Why big data projects fail and how to make 2017 different
In addition, billions of users and trillions of connected “things” generate exponentially more data outside the enterprise. At the center, enterprises deploy cloud, mobile, and analytics technologies to hopefully turn that data into insight. Unfortunately, Gartner predicts that 2017 will see 60 percent of big data projects fail. They won’t go beyond piloting and experimentation phases, and will eventually be abandoned.
Where is the disconnect happening for companies between linking data assets to strategic value?

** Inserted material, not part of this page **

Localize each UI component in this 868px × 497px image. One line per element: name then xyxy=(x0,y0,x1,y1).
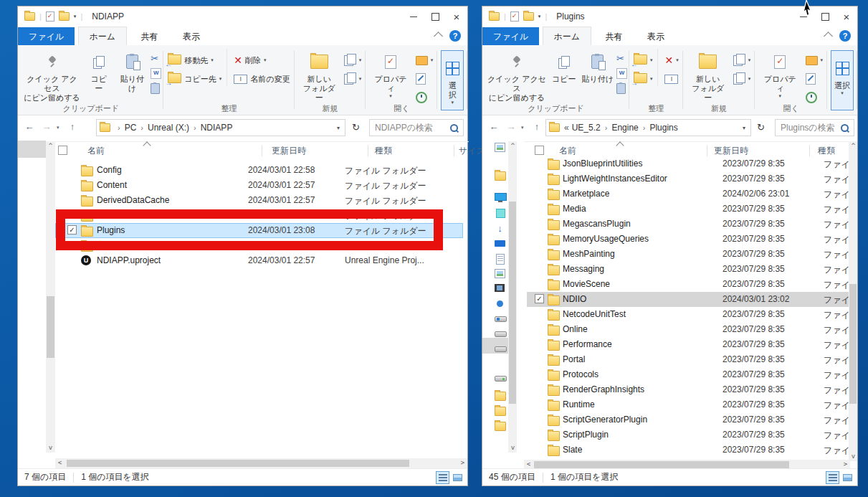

In my experience, the two main obstacles are lack of skill or expertise, and a mismatch between the technology strategy and overall company needs.
The expertise gap
When big data was in its infancy, the technology available at the time was immature and a trial-by-fire experience. Companies with very deep pockets such as Google, Yahoo and Facebook had to build infrastructure from the ground up to handle these problems. Excited by their success, many enterprises have tried to emulate them with their own Hadoop-based, big data projects.
From there, IT and data professionals put undue expectations on what Hadoop as a technology toolkit could do and how much nurturing it requires to produce results. A survey from Gartner found that 49 percent of respondents cited “figuring out how to get value from Hadoop” as a key inhibitor to adoption. Most companies lack the skills to deploy such technology. Ironically, they don’t have the need for such scale.
Big data has become too attached to the technology. Many big data projects fail because they outlay massive, upfront resources and deploy rigid architectures that don’t promote flexibility once a project is in flight.
A successful big data project starts from a deep understanding of the business problems you want to solve and the value you want to gain. Without that, no matter what you achieve, the project will fail to meet expectations or deliver adequate return on investment. It will then wither away or get cancelled.
The next critical element is to have a team which brings both IT, data science and line of business perspectives together. A business expert can identify a major business challenge that needs solving through a data initiative. An IT expert can offer the skills to access the data and pinpoint the appropriate infrastructure needed to execute the project. And lastly, a data expert can bring the mathematics and quantitative skills needed to analyze and extract insights. It’s critical to the success of the project to build a team around these skills.
The third element is a short time to value (TtV). The sooner a team can assemble and produce concrete and measurable value, the easier it is for the organization and senior management to get behind continued investments in this space and avoid the “trough of disillusionment”.
Most Hadoop-based projects fail on all three fronts. The projects are too focused on making the technology work. Also, adequate skill sets are hard to find, and too much time and effort is required to build the infrastructure. Lastly, the initial investment is too high, and the turn-around time too long, making it very difficult to quickly experiment and iterate for success.
A better way
As enterprises work through big data projects, one trend that I’m seeing is the adoption of cloud-based data warehousing and data lake solutions as alternatives to Hadoop projects. It’s far easier and quicker to start such endeavors and get value from the cloud versus investing heavily in infrastructure buildouts. The right cloud solution avoids significant, upfront capital expenditures, provides effortless and cost-effective scaling, and transfers the burden of expertise to the technology vendor in the form of a highly-managed solution.
I highly recommend building on the cloud and steering clear of extensive and cost prohibitive infrastructure if you don’t have the in-house experience and skill-set.
I think 2017 will be the year people start walking away from Hadoop. We will see a shift from the glamour and idealized notion of big data to more practical and effective use cases. I expect that semi-structured data and machine learning will continue to drive the need for big data and having expertise in these areas will be critical. For companies to ultimately be successful, they need a clear business challenge to solve, they must start small and fail early, and they should explore the cloud before over-investing in unnecessary architecture.